(2)乗り換えて-2
飛び込んだ列車には、乗客の姿は少なかった。だからか、席についても、外にいたときに対して、あまり印象が変わらなかった気がした。素直に落ち着けばいいんだ、それがまだできないのは、乗り換えのための焦りが残っていたり、急いだせいで息が上がっていたりするからだ、と自分に言い聞かせているうちに、景色が動き始める。明るかった駅が退場すると、真っ暗になり、窓には、青ざめたような私の固い顔が映った。そして、賑やかな明かりも、すぐに少なくなっていく。
しばらくして、まだ落ち着いているわけでもない気はするけれど、私は鞄からクリアファイルに入れておいた紙の束を取り出し、座席の小さな机に広げた。そして自分で構成を選んだ三色ボールペンを取り出して、ペン先と目線で、文字の列を進んでいく。
いつも不思議なのは、こうしていると、書いていた時には気づかなかった問題がいくらでも見つかるということだ。自分でも恥ずかしくなるような間違いだらけなのにはびっくりする。けれど、訂正の赤、挿入の青、削除の緑、とカラフルに染まっていくと、よりよい形になっていくのだとはっきりと感じられて、嬉しくもなる。今は自分だけの楽しみだとしても、それを共有するためには必要なのだと思えば、もっと。私は今、そんな相手のいない場所から、そんな相手が待っている場所に向かっているんだと、自分に言い聞かせた。
ずっと、そんな相手を見つけたかった。身近には無理なんだと、私はすぐに知った。インターネットという便利な空間に、そんな場所を見つけた気はしたけれど、結局似たような失望が待っていた。それを言い表してはいけないと思ったから、何も言わなかったけれど。私には、そこは、私にとっての居場所ではなく、私とは違う人たちの場所なんだと理解したからだ。いくらでも人はいるのに、ほとんどは、同じような人なのだった。きっと私の探し方が悪かったんだろうけれど。でもそんな中で、一人だけ、私の書いたものを、夢を、本当に、きっと心から向き合ってくれる人がいた。私には、その人しか必要なくなった。夢とか、そんな真面目くさったことだけではなく、遊びを、楽しみを共有した。そして今、もっとたくさんのものをもっと長く分かち合うために、私はその人のところに向かっている。逃避する先になることを、その人は受け入れてくれたから。
窓の外の景色は、これ以上ないほど退屈なのものだった。星ではない明かりが、まばらに見えるだけではどうしようもない。それが、この先も延々と続くように思える。この道のりの間ずっと。あるいは。

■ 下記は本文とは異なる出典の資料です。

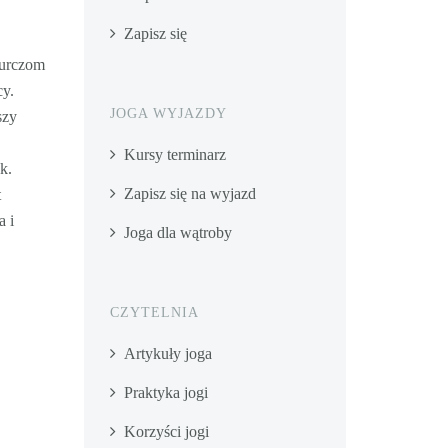
ć
Zapisz się
kurczom
cy.
JOGA WYJAZDY
szy
Kursy terminarz
k.
Zapisz się na wyjazd
t
a i
Joga dla wątroby
CZYTELNIA
Artykuły joga
Praktyka jogi
Korzyści jogi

車内販売の声が近づいてくるのを聞いて、まるで目が覚めたように、はっとした。そしてお腹が空っぽだったことに、今更思い当たる。サンドイッチとお茶を買った。正直おいしくなかったけれど、昔の人の言い方を借りれば、飲食の欲を追い払ってしまうと、焦燥感のような気持ちが、いくらか和らいだような気がした。

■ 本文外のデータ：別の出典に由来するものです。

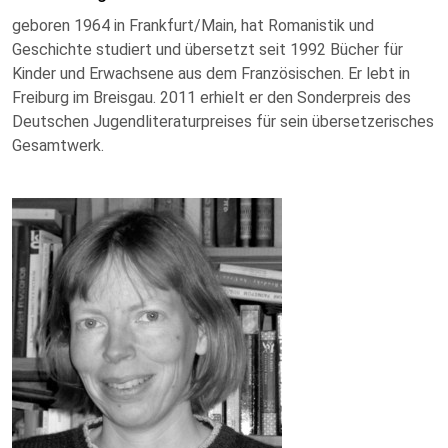
geboren 1964 in Frankfurt/Main, hat Romanistik und
Geschichte studiert und übersetzt seit 1992 Bücher für
Kinder und Erwachsene aus dem Französischen. Er lebt in
Freiburg im Breisgau. 2011 erhielt er den Sonderpreis des
Deutschen Jugendliteraturpreises für sein übersetzerisches
Gesamtwerk.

ゴミを捨てて席に戻ると、窓の外に、急に建物が多くなってきた。遠くの山のてっぺんに鉄塔が立っていて、紫色にライトアップされているのが見える。何というか、街に、一つの『圏』に、あるいはその中心に近づいている気がした。この不思議な眺めも、それの構成要素なのだろうと思った。
そして実際に、賑やかな街の中に停車する。駅の明かり、そして街の、見覚えのある店のロゴもある景色や明るさには、なんだか安心するものがあった。
腕時計を見ると、九時近くだった。分かってはいたけれど、実際経験してみると、自分が今まで従ってきた規範からこうして明確に逸脱するというのは、胸を締め付けられるような感覚だった。こういう場合にありがちな、そして出発するまでは確かに抱いていたはずの高揚感は、ほとんど見つけられなかった。
私はパソコンを開き、また景色を置き去りにしながら、メールを確認して、返信に返信を書いた。
『今、仙台を発車したところです。初めて来る街って、わくわくします。降りて見られないのが残念です。まだ先は長いですね。たぶん予定通りに着くと思います。』
そう、もう出発してから四時間くらい経っているけれど、まだ半分くらいでしかない。そして残った道のりの間もずっと、ほとんど真っ暗闇しかない景色が続くのだろうと考えると、この賑やかな街の明かりが、ひどく名残惜しく思えた。